Sadly, Alzheimer’s has claimed the life of Bill Steele, who died December 17. After Yale he put down deep roots in Connecticut, practicing law for 41 years at Pinney Payne in Danbury, where Marty Rader was his partner. He served on the vestry at St. Paul’s Church in Brookfield and the board of the Burnham Library in Bridgewater. “Bill was extremely proud of his four children and their spouses and deeply endeared to his eight grandchildren,” said his death announcement. “He loved staying apprised of and participating as fully as possible in their evolving lives. Through words and example, Bill embodied love, stability, generosity, and goodness. Always honest, thoughtful, and kind, Bill was well known by friends, colleagues, and clients as a true gentleman.”

“Every word is true,” says Marty. “Especially ‘Always honest, thoughtful, and kind, Bill was well known by friends, colleagues, and clients as a true gentleman.’” In lieu of flowers, memorial donations in Bill’s name are encouraged to: Alzheimer’s Association Maine Chapter, 383 U.S. Route 1, Suite 2C, Scarborough, ME 04074.
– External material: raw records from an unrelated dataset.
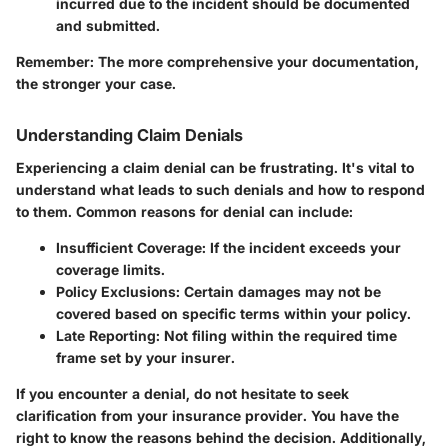
incurred due to the incident should be documented
and submitted.
Remember:
The more comprehensive your documentation,
the stronger your case.
Understanding Claim Denials
Experiencing a claim denial can be frustrating. It's vital to
understand what leads to such denials and how to respond
to them. Common reasons for denial can include:
Insufficient Coverage:
If the incident exceeds your
coverage limits.
Policy Exclusions:
Certain damages may not be
covered based on specific terms within your policy.
Late Reporting:
Not filing within the required time
frame set by your insurer.
If you encounter a denial, do not hesitate to seek
clarification from your insurance provider. You have the
right to know the reasons behind the decision. Additionally,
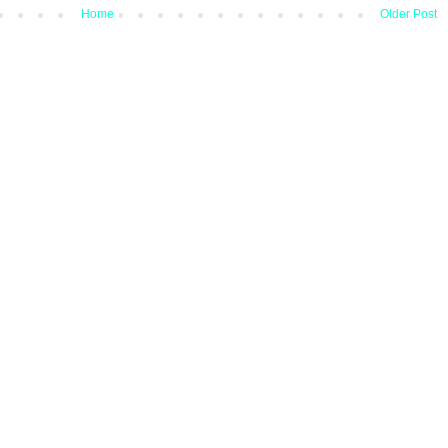
Home
Older Post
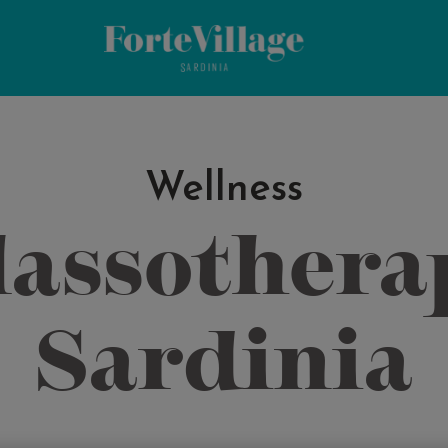
Wellness
assothera
Sardinia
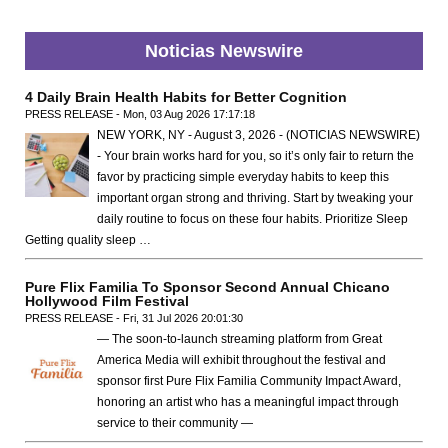
Noticias Newswire
4 Daily Brain Health Habits for Better Cognition
PRESS RELEASE - Mon, 03 Aug 2026 17:17:18
NEW YORK, NY - August 3, 2026 - (NOTICIAS NEWSWIRE)
- Your brain works hard for you, so it’s only fair to return the
favor by practicing simple everyday habits to keep this
important organ strong and thriving. Start by tweaking your
daily routine to focus on these four habits. Prioritize Sleep
Getting quality sleep …
Pure Flix Familia To Sponsor Second Annual Chicano
Hollywood Film Festival
PRESS RELEASE - Fri, 31 Jul 2026 20:01:30
— The soon-to-launch streaming platform from Great
America Media will exhibit throughout the festival and
sponsor first Pure Flix Familia Community Impact Award,
honoring an artist who has a meaningful impact through
service to their community —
And finally, my sincerest sympathy, regretfully belated, to Stu Phillips, whose wife Laura, a registered nurse, died in September 2015 from cancer of the pancreas. “Laura and I met in 1975 at St. Raphael’s Hospital when I was a Yale resident in orthopedics rotating through. She was putting my patients to sleep for surgery as a nurse-assistant,” he writes. “During her life she was also a nurse-administrator, a writer, a tennis champion (USTA #3 in the Southwest), and tireless charity worker. I miss her every minute of every day.”

Such sad tidings, but not unexpected at our age—all the more reason to savor the pleasure of each other’s company one more time in June.